111の1 徳永薬師平出土須恵器 (とくながやくしだいらしゅつどすえき)
 この須恵器(坏身(つきみ)・坏蓋(つきふた))2組は、昭和40年ごろ薬師平多賀神社の下段北寄りの「シンヅカ」と呼ばれている場所から出土したものの1部で、神社に保管されていたのを、昭和47年11月村史編集委員が神社調査の際発見し、翌年6月名古屋大学文学部考古学教室大参義一(おおみぎいち)の鑑定を受けた。
 この二組の須恵器坏身、坏蓋はほとんど同形である。砂目のある胎土で灰白色。造り、焼成ともに良好である。坏身は口径12.8cm、高さ5.2cm。口径は同寸で高さ4.5cmのもの、坏蓋は口径14.2cm、高さ4.6cmのものと、口径14.8cm、高さ4.7cmのもので、正しいセットをなしている。

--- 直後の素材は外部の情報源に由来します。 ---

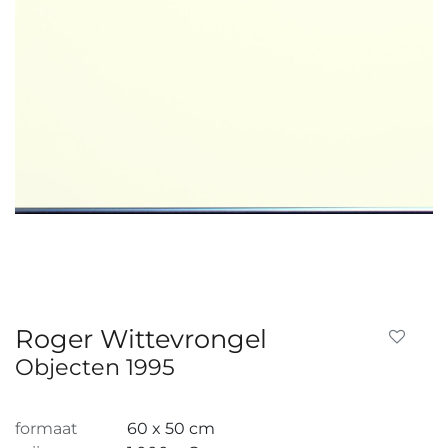
Roger Wittevrongel
Objecten 1995
formaat
60 x 50 cm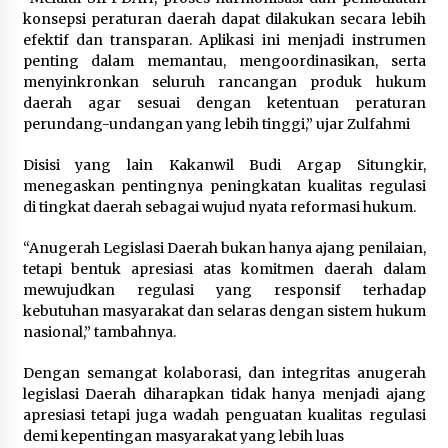
konsepsi peraturan daerah dapat dilakukan secara lebih
efektif dan transparan. Aplikasi ini menjadi instrumen
penting dalam memantau, mengoordinasikan, serta
menyinkronkan seluruh rancangan produk hukum
daerah agar sesuai dengan ketentuan peraturan
perundang-undangan yang lebih tinggi,” ujar Zulfahmi
Disisi yang lain Kakanwil Budi Argap Situngkir,
menegaskan pentingnya peningkatan kualitas regulasi
di tingkat daerah sebagai wujud nyata reformasi hukum.
“Anugerah Legislasi Daerah bukan hanya ajang penilaian,
tetapi bentuk apresiasi atas komitmen daerah dalam
mewujudkan regulasi yang responsif terhadap
kebutuhan masyarakat dan selaras dengan sistem hukum
nasional,” tambahnya.
Dengan semangat kolaborasi, dan integritas anugerah
legislasi Daerah diharapkan tidak hanya menjadi ajang
apresiasi tetapi juga wadah penguatan kualitas regulasi
demi kepentingan masyarakat yang lebih luas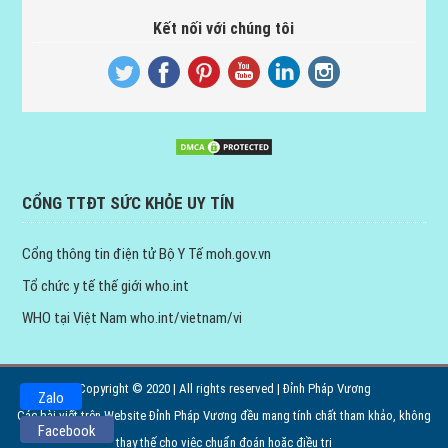
Kết nối với chúng tôi
CỔNG TTĐT SỨC KHỎE UY TÍN
Cổng thông tin điện tử Bộ Y Tế
moh.gov.vn
Tổ chức y tế thế giới
who.int
WHO tại Việt Nam
who.int/vietnam/vi
Copyright © 2020 | All rights reserved | Đỉnh Pháp Vương
Zalo
Các bài viết trên Website Đỉnh Pháp Vương đều mang tính chất tham khảo, không
Facebook
thay thế cho việc chuẩn đoán hoặc điều trị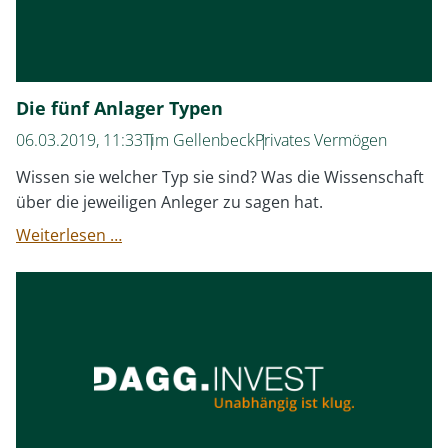
Die fünf Anlager Typen
06.03.2019, 11:33
Tim Gellenbeck
Privates Vermögen
Wissen sie welcher Typ sie sind? Was die Wissenschaft
über die jeweiligen Anleger zu sagen hat.
Die
Weiterlesen …
fünf
Anlager
Typen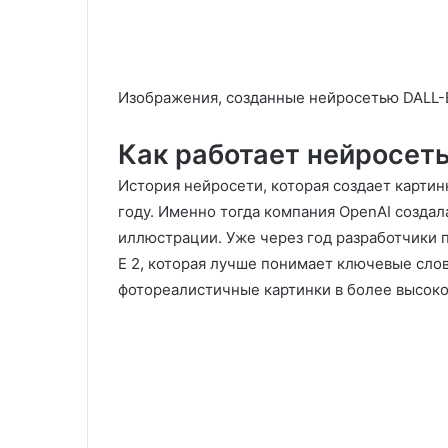
Изображения, созданные нейросетью DALL-
Как работает нейросеть
История нейросети, которая создает картинк
году. Именно тогда компания OpenAI создал
иллюстрации. Уже через год разработчики 
E 2, которая лучше понимает ключевые сло
фотореалистичные картинки в более высок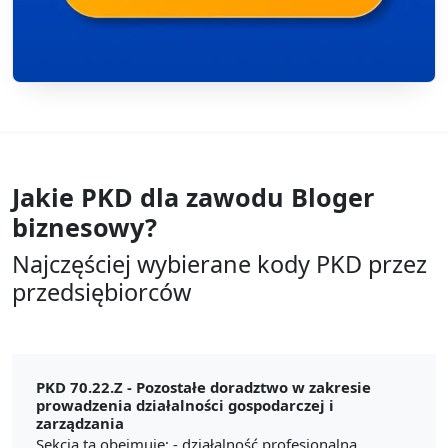
Jakie PKD dla zawodu
Bloger
biznesowy?
Najczęściej wybierane kody PKD przez
przedsiębiorców
PKD 70.22.Z -
Pozostałe doradztwo w zakresie
prowadzenia działalności gospodarczej i
zarządzania
Sekcja ta obejmuje: - działalność profesjonalną,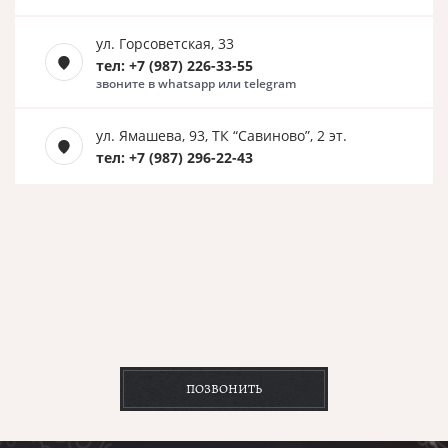
ул. Горсоветская, 33
тел: +7 (987) 226-33-55
звоните в whatsapp или telegram
ул. Ямашева, 93, ТК “Савиново”, 2 эт.
тел: +7 (987) 296-22-43
ПОЗВОНИТЬ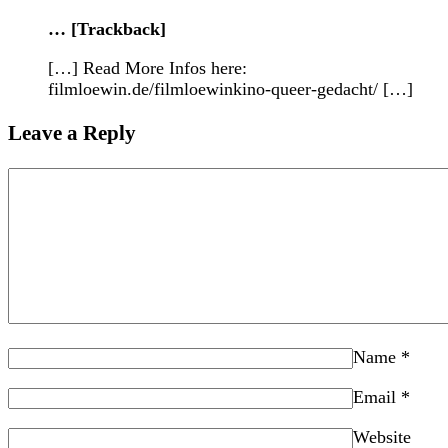
… [Trackback]
[…] Read More Infos here:
filmloewin.de/filmloewinkino-queer-gedacht/ […]
Leave a Reply
Name
*
Email
*
Website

 この須恵器(すえき)は6世紀中頃のもので、同所で同時に発見された七鈴五獣鏡(しちれいごじゅうきょう)や、この須恵器が副葬されていた古墳の編年決定に重要な役割りを果たした。特に薬師平古墳の実物が確かめられない今日、唯一の裏付け資料として、また同時代の築造である対岸の福田古墳との関連を調査するためにも重要な資料である。